#### Task goal
Skip the pictures. Give all the data again exactly.

[Entries taken from a collection]
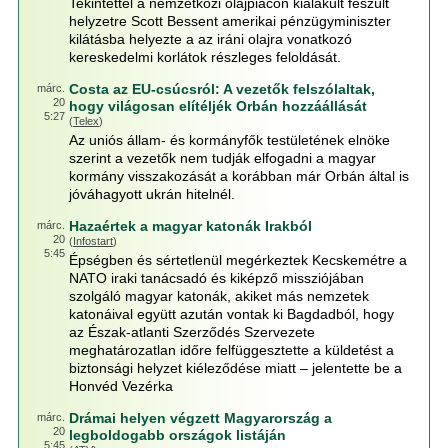
Tekintettel a nemzetközi olajpiacon kialakult feszült
helyzetre Scott Bessent amerikai pénzügyminiszter
kilátásba helyezte a az iráni olajra vonatkozó
kereskedelmi korlátok részleges feloldását.
Costa az EU-csúcsról: A vezetők felszólaltak,
márc.
20
hogy világosan elítéljék Orbán hozzáállását
5:27
(
Telex
)
Az uniós állam- és kormányfők testületének elnöke
szerint a vezetők nem tudják elfogadni a magyar
kormány visszakozását a korábban már Orbán által is
jóváhagyott ukrán hitelnél.
Hazaértek a magyar katonák Irakból
márc.
20
(
Infostart
)
5:45
Épségben és sértetlenül megérkeztek Kecskemétre a
NATO iraki tanácsadó és kiképző missziójában
szolgáló magyar katonák, akiket más nemzetek
katonáival együtt azután vontak ki Bagdadból, hogy
az Észak-atlanti Szerződés Szervezete
meghatározatlan időre felfüggesztette a küldetést a
biztonsági helyzet kiéleződése miatt – jelentette be a
Honvéd Vezérka
Drámai helyen végzett Magyarország a
márc.
20
legboldogabb országok listáján
5:45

#### Task answer
Tekintettel a nemzetközi olajpiacon kialakult feszült
helyzetre Scott Bessent amerikai pénzügyminiszter
kilátásba helyezte a az iráni olajra vonatkozó
kereskedelmi korlátok részleges feloldását.
Costa az EU-csúcsról: A vezetők felszólaltak,
márc.
20
hogy világosan elítéljék Orbán hozzáállását
5:27
(
Telex
)
Az uniós állam- és kormányfők testületének elnöke
szerint a vezetők nem tudják elfogadni a magyar
kormány visszakozását a korábban már Orbán által is
jóváhagyott ukrán hitelnél.
Hazaértek a magyar katonák Irakból
márc.
20
(
Infostart
)
5:45
Épségben és sértetlenül megérkeztek Kecskemétre a
NATO iraki tanácsadó és kiképző missziójában
szolgáló magyar katonák, akiket más nemzetek
katonáival együtt azután vontak ki Bagdadból, hogy
az Észak-atlanti Szerződés Szervezete
meghatározatlan időre felfüggesztette a küldetést a
biztonsági helyzet kiéleződése miatt – jelentette be a
Honvéd Vezérka
Drámai helyen végzett Magyarország a
márc.
20
legboldogabb országok listáján
5:45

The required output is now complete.